_ASSIGNMENT_
Check the listing that follows and work out how many lines include "hier". The reply is that number alone.

_MATERIAL SUPPLIED_
▶

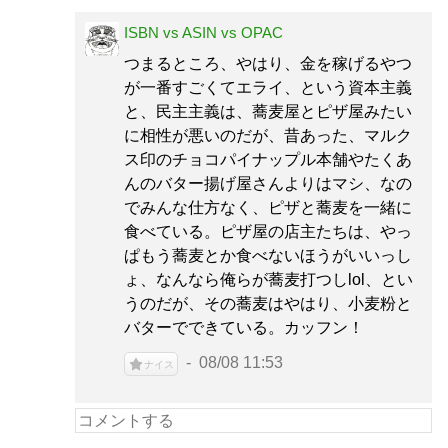
ISBN vs ASIN vs OPAC
つまるところ、やはり、金を稼げるやつ
が一番すごくてエライ、という資本主義
と、民主主義は、蕎麦屋とピザ屋みたい
に相性が悪いのだが、昔あった、マルク
ス印のチョコパイナップル本舗やたくあ
んのバター揚げ屋さんよりはマシ、なの
でみんな仕方なく、ピザと蕎麦を一緒に
食べている。ピザ屋の店主たちは、やっ
ぱもう蕎麦とか食べないほうがいいっし
ょ、なんなら俺らが蕎麦打つしlol、とい
うのだが、その蕎麦はやはり、小麦粉と
バターでできている。カッフン！
08/08 11:53
ナイス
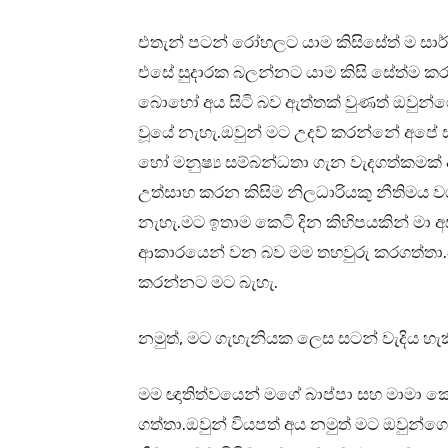
එතැන් පටන් රෝහලට යාම කිසිසේත් ම සාර
එසේ සුදාරක බලන්නට යාම කිසි සේත්ම ක
බොහෝ අය සිටි බව ඇත්තක් වුණත් ඔවුන්
වූයේ නැහැ.ඔවුන් මට උදව් කරන්නේ අපේ 
හෝ මනුෂ්‍ය සම්බන්ධතා ගැන වැදගත්කමක
උත්සාහ කරන කිසිම නිලධාරියකු නීතිමය
නැහැ.මට ඉතාම කෙටි දින කිහිපයකින් මා අසල
ආකාරයෙන් වන බව මම තහවුරු කරගත්තා.
කරන්නට මට බැහැ.
නමුත්, මට ගැහැනියක ලෙස සටන් වැදිය හැකි
මම ඥාතිත්වයෙන් මගේ බාප්පා සහ මාමා
ගත්තා.ඔවුන් වියපත් අය නමුත් මට ඔවුන්ග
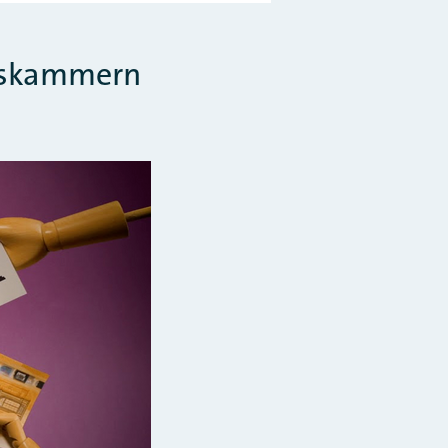
kskammern
erstellen und Video abspielen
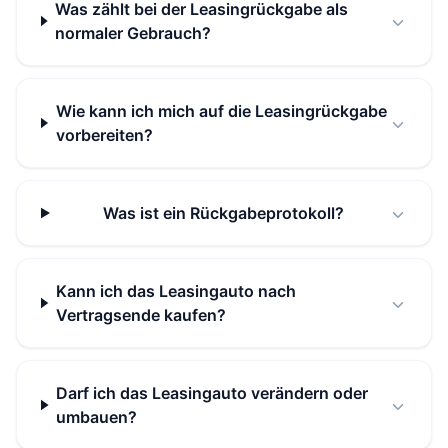
Was zählt bei der Leasingrückgabe als
normaler Gebrauch?
Wie kann ich mich auf die Leasingrückgabe
vorbereiten?
Was ist ein Rückgabeprotokoll?
Kann ich das Leasingauto nach
Vertragsende kaufen?
Darf ich das Leasingauto verändern oder
umbauen?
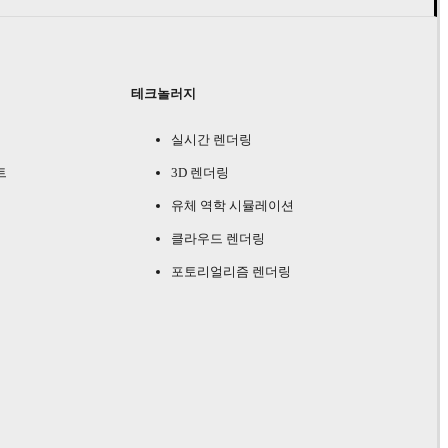
테크놀러지
실시간 렌더링
트
3D 렌더링
유체 역학 시뮬레이션
클라우드 렌더링
포토리얼리즘 렌더링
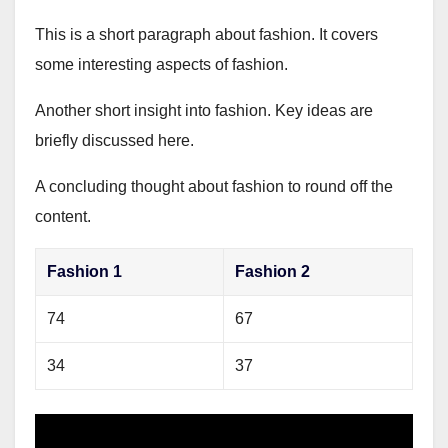
This is a short paragraph about fashion. It covers
some interesting aspects of fashion.
Another short insight into fashion. Key ideas are
briefly discussed here.
A concluding thought about fashion to round off the
content.
Fashion 1
Fashion 2
74
67
34
37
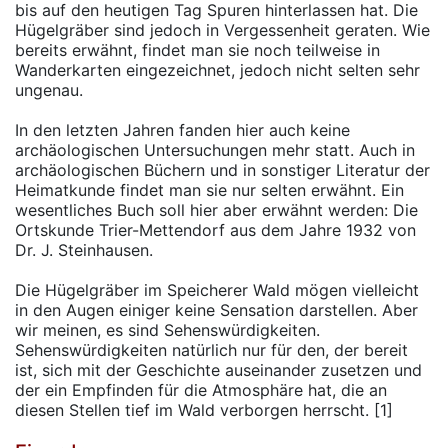
bis auf den heutigen Tag Spuren hinterlassen hat. Die
Hügelgräber sind jedoch in Vergessenheit geraten. Wie
bereits erwähnt, findet man sie noch teilweise in
Wanderkarten eingezeichnet, jedoch nicht selten sehr
ungenau.
In den letzten Jahren fanden hier auch keine
archäologischen Untersuchungen mehr statt. Auch in
archäologischen Büchern und in sonstiger Literatur der
Heimatkunde findet man sie nur selten erwähnt. Ein
wesentliches Buch soll hier aber erwähnt werden: Die
Ortskunde Trier-Mettendorf aus dem Jahre 1932 von
Dr. J. Steinhausen.
Die Hügelgräber im Speicherer Wald mögen vielleicht
in den Augen einiger keine Sensation darstellen. Aber
wir meinen, es sind Sehenswürdigkeiten.
Sehenswürdigkeiten natürlich nur für den, der bereit
ist, sich mit der Geschichte auseinander zusetzen und
der ein Empfinden für die Atmosphäre hat, die an
diesen Stellen tief im Wald verborgen herrscht. [1]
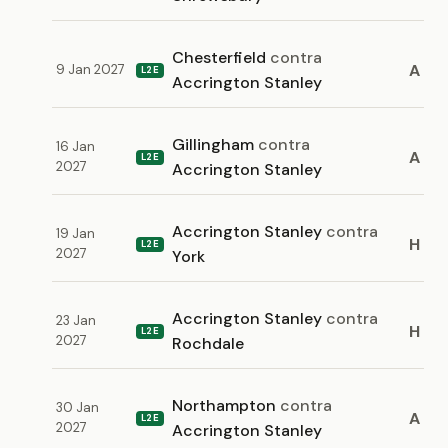
Chesterfield
contra
A
9 Jan 2027
L2E
Accrington Stanley
Gillingham
contra
16 Jan
A
L2E
2027
Accrington Stanley
Accrington Stanley
contra
19 Jan
H
L2E
2027
York
Accrington Stanley
contra
23 Jan
H
L2E
2027
Rochdale
Northampton
contra
30 Jan
A
L2E
2027
Accrington Stanley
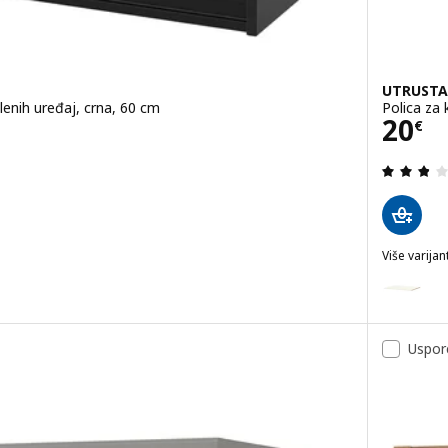
UTRUSTA
enih uređaj, crna, 60 cm
Polica za 
Cije
20
€
.9 od 5 zvjezdica. Ukupno recenzija:
Više varijant
UTRUSTA
Mogućnost
Mogućnost
Uspor
Mogućnost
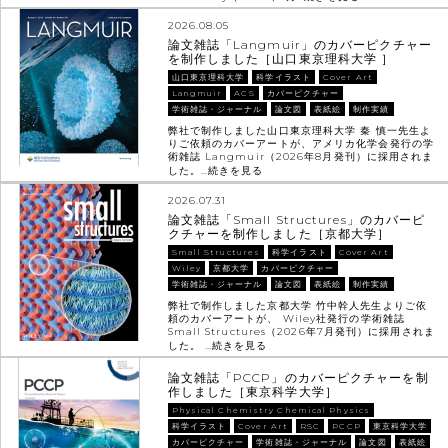
2026.08.05
論文雑誌「Langmuir」のカバーピクチャー
を制作しました［山口東京理科大学 ］
山口東京理科大学
科学イラスト
Cover Art
Langmuir
ACS
カバーピクチャー
学術雑誌・ジャーナル
論文図
表紙絵
制作実績
弊社で制作しました山口東京理科大学 秦 慎一先生よ
りご依頼のカバーアートが、アメリカ化学会発行の学
術雑誌 Langmuir（2026年8月発刊）に採用されま
した。…
続きを見る
2026.07.31
論文雑誌「Small Structures」のカバーピ
クチャーを制作しました［京都大学］
Small Structures
科学イラスト
Cover Art
Wiley
京都大学
カバーピクチャー
学術雑誌・ジャーナル
論文図
表紙絵
制作実績
弊社で制作しました京都大学 竹中幹人先生よりご依
頼のカバーアートが、 Wiley社発行の学術雑誌
Small Structures（2026年7月発刊）に採用されま
した。 …
続きを見る
論文雑誌「PCCP」のカバーピクチャーを制
作しました［東京科学大学］
Physical Chemistry Chemical Physics
科学イラスト
Cover Art
RSC
PCCP
東京科学大学
カバーピクチャー
学術雑誌・ジャーナル
論文図
表紙絵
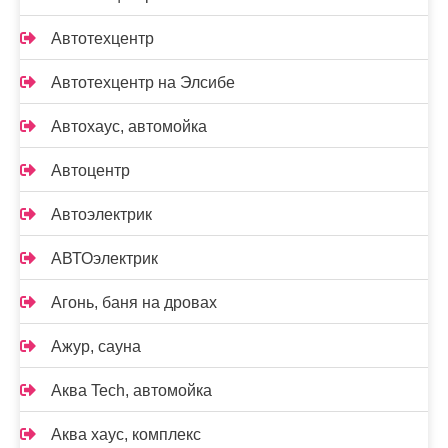
Автотехцентр
Автотехцентр на Элсибе
Автохаус, автомойка
Автоцентр
Автоэлектрик
АВТОэлектрик
Агонь, баня на дровах
Ажур, сауна
Аква Tech, автомойка
Аква хаус, комплекс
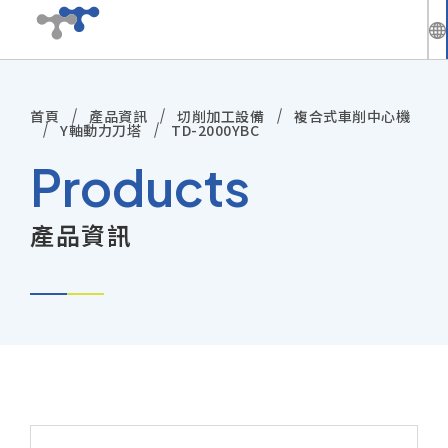
繁
中
首頁
產品資訊
切削加工設備
複合式車削中心機
公司介紹
En
Y軸動力刀塔
TD-2000YBC
Products
最新動態
產品資訊
技術與方案
產品資訊
技術服務
投資人專區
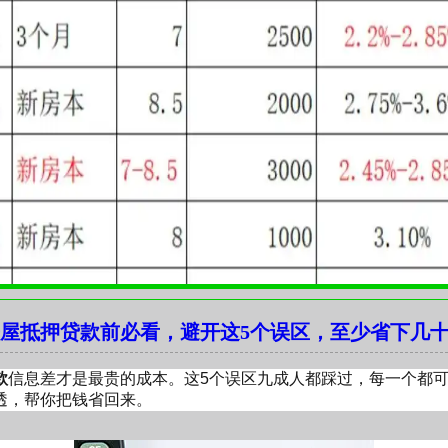
京房屋抵押贷款前必看，避开这5个误区，至少省下几
款
信息差才是最贵的成本。这5个误区九成人都踩过，每一个都
透，帮你把钱省回来。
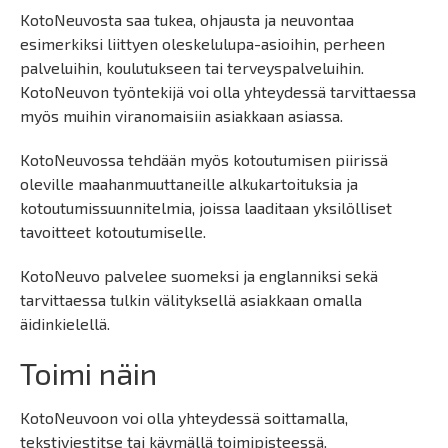
KotoNeuvosta saa tukea, ohjausta ja neuvontaa
esimerkiksi liittyen oleskelulupa-asioihin, perheen
palveluihin, koulutukseen tai terveyspalveluihin.
KotoNeuvon työntekijä voi olla yhteydessä tarvittaessa
myös muihin viranomaisiin asiakkaan asiassa.
KotoNeuvossa tehdään myös kotoutumisen piirissä
oleville maahanmuuttaneille alkukartoituksia ja
kotoutumissuunnitelmia, joissa laaditaan yksilölliset
tavoitteet kotoutumiselle.
KotoNeuvo palvelee suomeksi ja englanniksi sekä
tarvittaessa tulkin välityksellä asiakkaan omalla
äidinkielellä.
Toimi näin
KotoNeuvoon voi olla yhteydessä soittamalla,
tekstiviestitse tai käymällä toimipisteessä.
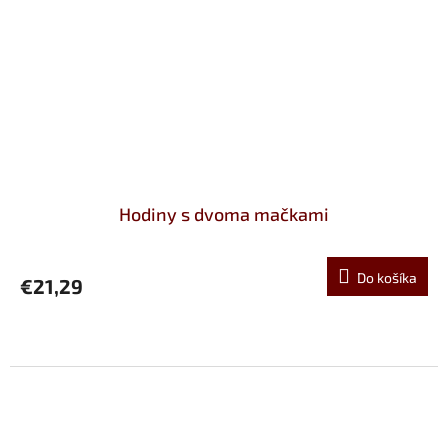
Hodiny s dvoma mačkami
Do košíka
€21,29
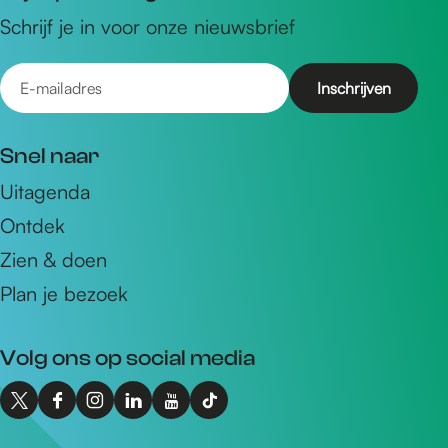
Schrijf je in voor onze nieuwsbrief
E
-
m
Snel naar
a
Uitagenda
i
Ontdek
l
a
Zien & doen
d
Plan je bezoek
r
e
Volg ons op social media
s
X
F
I
L
Y
T
I
a
n
i
o
i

◀

_SOLUTION FOR THIS TASK_
2